The Wallow Fire in the White Mountains in 2011 consumed more than 500 square miles of forest, including many designated critical habitat areas for Mexican spotted owls. Only thinned buffer areas saved communities like Alpine.
The second set of recently published studies focused on the interaction between outbreaks of tree-killing bark beetles and climate shifts. The Southwest has lapsed back into one of the worst droughts on record in the past 1,000 years, with rainfall less than half of normal in Payson so far this year. Tonto Creek currently has just 17 percent of its normal flow, the Verde River about 60 percent of normal and the Salt River about 40 percent of normal.
Computer climate projections say that the current trend could make the drought conditions of the past decade the new normal in the Southwest. The great majority of climate scientists say that the buildup of carbon dioxide and other pollutants will result in a gradual global warming in the next century.
Some projections warn that such a trend could dramatically affect rainfall patterns in the Southwest, including shifting the summer monsoon storm patterns that provide about half of Payson’s annual rainfall.
The recent studies show that a decrease in rainfall and a rise in winter temperatures could result in repeated tree-killing epidemics of bark beetles.
Droughts — especially when interrupted by the occasional wet year — can produce population explosions among bark beetles, concluded researchers from the U.S. Forest Service’s Southwest Research Station in the journal Ecology.
Beetles bore into the trees during the dry years, when the dehydrated pines can’t produce enough pitch to expel them. The beetles leave their larvae behind. The grubs then hatch and begin eating the inner bark of the tree, which carries the nutrients up to the leaves. The dry years give the beetles a foothold and the wetter years provide the larvae with food.
The problem gets worse with mild winters, since bitterly cold conditions can kill the larvae waiting out the winter just beneath the bark.
The researchers concluded that climate predictions in the Southwest should provide ideal conditions to foster more bark beetle outbreaks in coming years.
A second bark beetle study came to similar conclusions.
This study examined a bark beetle outbreak in 2001-02, which killed most of the pines in 3,000 square miles of forest — an area six times the extent of the Wallow Fire.
The researchers from the University of Colorado at Boulder wanted to know whether the epidemic started in one area and spread — or started in several areas at once.

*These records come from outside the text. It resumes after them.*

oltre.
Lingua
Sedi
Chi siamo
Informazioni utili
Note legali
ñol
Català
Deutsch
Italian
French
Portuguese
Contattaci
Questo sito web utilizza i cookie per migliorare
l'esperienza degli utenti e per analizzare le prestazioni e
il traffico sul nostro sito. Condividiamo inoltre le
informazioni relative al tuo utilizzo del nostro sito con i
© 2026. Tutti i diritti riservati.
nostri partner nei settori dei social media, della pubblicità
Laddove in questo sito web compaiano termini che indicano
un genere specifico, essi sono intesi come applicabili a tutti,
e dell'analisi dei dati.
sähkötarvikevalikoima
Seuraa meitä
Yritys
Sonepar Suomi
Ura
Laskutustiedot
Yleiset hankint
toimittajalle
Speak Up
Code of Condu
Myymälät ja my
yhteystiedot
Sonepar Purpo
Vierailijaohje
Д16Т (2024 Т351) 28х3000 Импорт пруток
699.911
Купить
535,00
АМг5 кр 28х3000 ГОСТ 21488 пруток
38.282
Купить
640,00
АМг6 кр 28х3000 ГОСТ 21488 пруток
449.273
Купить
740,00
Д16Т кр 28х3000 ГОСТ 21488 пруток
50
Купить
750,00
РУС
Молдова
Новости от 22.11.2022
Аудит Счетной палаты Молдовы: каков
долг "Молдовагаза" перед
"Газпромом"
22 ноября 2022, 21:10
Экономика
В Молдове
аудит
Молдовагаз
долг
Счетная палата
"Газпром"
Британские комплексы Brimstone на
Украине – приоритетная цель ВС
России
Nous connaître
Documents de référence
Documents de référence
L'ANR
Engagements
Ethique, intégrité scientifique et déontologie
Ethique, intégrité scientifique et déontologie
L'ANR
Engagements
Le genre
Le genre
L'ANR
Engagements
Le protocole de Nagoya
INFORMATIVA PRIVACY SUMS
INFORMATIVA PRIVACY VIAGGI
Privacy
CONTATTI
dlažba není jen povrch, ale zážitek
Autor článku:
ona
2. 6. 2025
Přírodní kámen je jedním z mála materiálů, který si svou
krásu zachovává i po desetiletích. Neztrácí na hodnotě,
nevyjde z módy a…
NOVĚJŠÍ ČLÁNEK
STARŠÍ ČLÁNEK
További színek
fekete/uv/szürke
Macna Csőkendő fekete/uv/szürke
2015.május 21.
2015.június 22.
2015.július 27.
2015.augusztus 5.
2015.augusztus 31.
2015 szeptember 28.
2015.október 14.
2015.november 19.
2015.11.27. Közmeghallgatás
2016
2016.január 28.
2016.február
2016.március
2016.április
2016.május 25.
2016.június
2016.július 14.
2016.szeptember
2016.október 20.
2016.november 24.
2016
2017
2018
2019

They concluded that scattered outbreaks of beetles spread out of control, eventually merging into a massive infestation. The outbreaks started in drought-stricken areas with sickly trees. However, those patches of forests eventually produced so many bark beetles that they overwhelmed even healthy stretches of forest nearby.
In addition, the researchers discovered that the outbreaks often started in thick clusters of trees growing into a burned out area. Those thickets of stunted trees not only had impaired defenses, but also offered the beetles an easy path to spread from tree to tree with their interlocking branches.
The study offers ominous portents for forest health in coming decades; give projections that call for ever-larger fires and a deepening drought in a landscape crowded with over-stressed trees.
The problem will likely affect much of North America. At the moment, British Columbia in Canada is suffering from a bark beetle epidemic that started in 1990 and now affects some 70,000 square miles of forested land.
“The current study suggests that under the continued warmer climate, the spread of the beetle in ponderosa pines is likely to grow until that food source is also depleted,” said CU-Boulder geography professor Thomas Veblen, one of the authors of the study funded by the National Science Foundation.